The user has the option of applying many different algorithms to the data set that would in theory produce a representation of the information used to make observation easier. It is difficult to identify which of the options would provide the best output for the experiment. The best approach is to independently apply a mixture of the available choices and see what yields something close to the desired results.
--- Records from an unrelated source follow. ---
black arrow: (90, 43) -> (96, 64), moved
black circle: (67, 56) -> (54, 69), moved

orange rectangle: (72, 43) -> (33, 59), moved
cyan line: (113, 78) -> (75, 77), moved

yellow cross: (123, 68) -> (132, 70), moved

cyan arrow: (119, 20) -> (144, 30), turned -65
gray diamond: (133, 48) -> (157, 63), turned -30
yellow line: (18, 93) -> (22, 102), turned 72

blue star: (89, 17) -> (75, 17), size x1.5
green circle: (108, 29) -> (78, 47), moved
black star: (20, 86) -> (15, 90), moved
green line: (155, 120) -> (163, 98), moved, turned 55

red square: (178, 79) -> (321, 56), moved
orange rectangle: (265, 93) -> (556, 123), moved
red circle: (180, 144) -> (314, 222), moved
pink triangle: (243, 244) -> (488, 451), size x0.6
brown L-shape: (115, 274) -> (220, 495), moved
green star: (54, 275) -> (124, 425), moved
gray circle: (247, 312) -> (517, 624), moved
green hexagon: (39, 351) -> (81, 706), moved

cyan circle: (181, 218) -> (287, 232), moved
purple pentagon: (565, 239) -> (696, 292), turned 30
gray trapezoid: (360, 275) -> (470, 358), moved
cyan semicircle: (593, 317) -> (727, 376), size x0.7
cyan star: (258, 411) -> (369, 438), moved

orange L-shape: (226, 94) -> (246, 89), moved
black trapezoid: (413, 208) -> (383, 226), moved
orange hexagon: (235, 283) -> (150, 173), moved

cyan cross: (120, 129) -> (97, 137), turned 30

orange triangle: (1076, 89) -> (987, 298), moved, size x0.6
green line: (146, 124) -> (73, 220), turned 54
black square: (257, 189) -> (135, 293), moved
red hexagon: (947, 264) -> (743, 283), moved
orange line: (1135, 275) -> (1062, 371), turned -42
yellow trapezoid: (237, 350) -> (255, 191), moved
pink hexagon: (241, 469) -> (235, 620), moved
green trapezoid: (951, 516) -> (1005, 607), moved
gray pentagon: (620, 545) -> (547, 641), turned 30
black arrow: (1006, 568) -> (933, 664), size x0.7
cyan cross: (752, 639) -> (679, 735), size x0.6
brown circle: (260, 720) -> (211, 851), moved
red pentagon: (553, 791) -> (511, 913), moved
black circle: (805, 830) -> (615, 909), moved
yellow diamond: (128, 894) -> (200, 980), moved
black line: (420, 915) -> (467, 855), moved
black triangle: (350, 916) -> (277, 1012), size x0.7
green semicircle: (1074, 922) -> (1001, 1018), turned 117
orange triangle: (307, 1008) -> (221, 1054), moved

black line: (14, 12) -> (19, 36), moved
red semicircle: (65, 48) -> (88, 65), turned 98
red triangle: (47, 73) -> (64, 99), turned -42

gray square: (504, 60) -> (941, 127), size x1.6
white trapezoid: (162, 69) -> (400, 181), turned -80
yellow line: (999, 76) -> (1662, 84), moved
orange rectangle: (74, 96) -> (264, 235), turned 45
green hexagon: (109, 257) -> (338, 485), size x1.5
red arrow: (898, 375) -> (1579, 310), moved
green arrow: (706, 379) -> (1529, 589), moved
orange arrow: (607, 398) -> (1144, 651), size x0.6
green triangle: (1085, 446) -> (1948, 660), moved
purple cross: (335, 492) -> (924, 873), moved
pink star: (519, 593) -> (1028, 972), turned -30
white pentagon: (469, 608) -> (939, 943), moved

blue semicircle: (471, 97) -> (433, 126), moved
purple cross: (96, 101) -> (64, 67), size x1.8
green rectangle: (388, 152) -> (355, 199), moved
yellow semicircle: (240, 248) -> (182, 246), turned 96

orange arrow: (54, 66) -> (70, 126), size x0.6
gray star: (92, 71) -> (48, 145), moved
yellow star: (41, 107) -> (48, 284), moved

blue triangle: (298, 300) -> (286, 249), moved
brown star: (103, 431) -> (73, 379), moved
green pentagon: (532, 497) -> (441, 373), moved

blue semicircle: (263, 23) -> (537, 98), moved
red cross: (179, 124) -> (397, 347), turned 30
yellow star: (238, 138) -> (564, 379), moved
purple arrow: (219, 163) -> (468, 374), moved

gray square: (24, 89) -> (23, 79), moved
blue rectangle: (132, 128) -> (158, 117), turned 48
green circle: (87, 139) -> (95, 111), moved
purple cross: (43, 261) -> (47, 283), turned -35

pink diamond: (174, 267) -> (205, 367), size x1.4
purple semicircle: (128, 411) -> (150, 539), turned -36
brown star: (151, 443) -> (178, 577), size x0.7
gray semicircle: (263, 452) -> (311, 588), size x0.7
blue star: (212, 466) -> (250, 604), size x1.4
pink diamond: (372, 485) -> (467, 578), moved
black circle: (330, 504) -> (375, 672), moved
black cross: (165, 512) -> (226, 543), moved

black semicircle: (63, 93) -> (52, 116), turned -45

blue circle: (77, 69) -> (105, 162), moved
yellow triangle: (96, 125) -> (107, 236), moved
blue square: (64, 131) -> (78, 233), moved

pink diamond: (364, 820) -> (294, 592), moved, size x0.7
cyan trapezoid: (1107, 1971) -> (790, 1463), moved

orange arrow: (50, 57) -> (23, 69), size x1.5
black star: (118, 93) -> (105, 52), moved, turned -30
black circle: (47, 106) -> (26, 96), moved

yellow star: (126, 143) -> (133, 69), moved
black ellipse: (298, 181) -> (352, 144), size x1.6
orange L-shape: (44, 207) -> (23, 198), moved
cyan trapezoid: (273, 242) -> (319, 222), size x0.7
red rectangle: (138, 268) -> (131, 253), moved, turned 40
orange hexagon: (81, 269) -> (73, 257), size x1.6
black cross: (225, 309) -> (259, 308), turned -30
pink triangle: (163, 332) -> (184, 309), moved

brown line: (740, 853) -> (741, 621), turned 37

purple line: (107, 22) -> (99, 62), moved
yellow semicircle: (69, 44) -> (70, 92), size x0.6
The Classify tab is where the user selects the classifier choices.

Choices of using four different test mode scenarios on the data set are: 1. Use training set 2. Supplied training set 3. Cross validation 4. Split percentage

There is the option of applying any or all of the modes to produce results that can be compared by the user. Additionally inside the test options toolbox there is a dropdown menu so the user can select various items to apply that depending on the choice can provide output options such as saving the results to file or specifying the random seed value to be applied for the classification.

Cluster The Cluster tab opens the process that is used to identify commonalties or clusters of occurrences within the data set and produce information for the user to analyze. There are a few options within the cluster window that are similar to those described in the classifier tab. They are use training set, supplied test set, percentage split. The fourth option is classes to cluster evaluation, which compares how well the data compares with a pre-assigned class within the data. While in cluster mode users have the option of ignoring some of the attributes from the data set. This can be useful if there are specific attributes causing the results to be out of range or for large data sets.

Associate The associate tab opens a window to select the options for associations within the data set. The user selects one of the choices and presses start to yield the results.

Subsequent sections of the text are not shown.